* _About this exercise_: The records below are to be copied exactly, with their pictures left out.

* _Stored data entries_:
------------
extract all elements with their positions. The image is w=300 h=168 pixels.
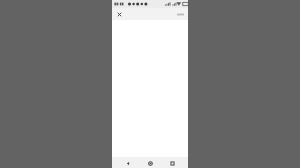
button[interactable]: More options — [174, 9, 186, 19]
button[interactable]: Recent apps — [167, 158, 177, 168]
button[interactable]: Close — [114, 9, 124, 19]
button[interactable]: Home — [145, 158, 155, 168]
button[interactable]: Back — [123, 158, 133, 168]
------------
* _Result of the exercise_:
extract all elements with their positions. The image is w=300 h=168 pixels.
button[interactable]: More options — [174, 9, 186, 19]
button[interactable]: Recent apps — [167, 158, 177, 168]
button[interactable]: Close — [114, 9, 124, 19]
button[interactable]: Home — [145, 158, 155, 168]
button[interactable]: Back — [123, 158, 133, 168]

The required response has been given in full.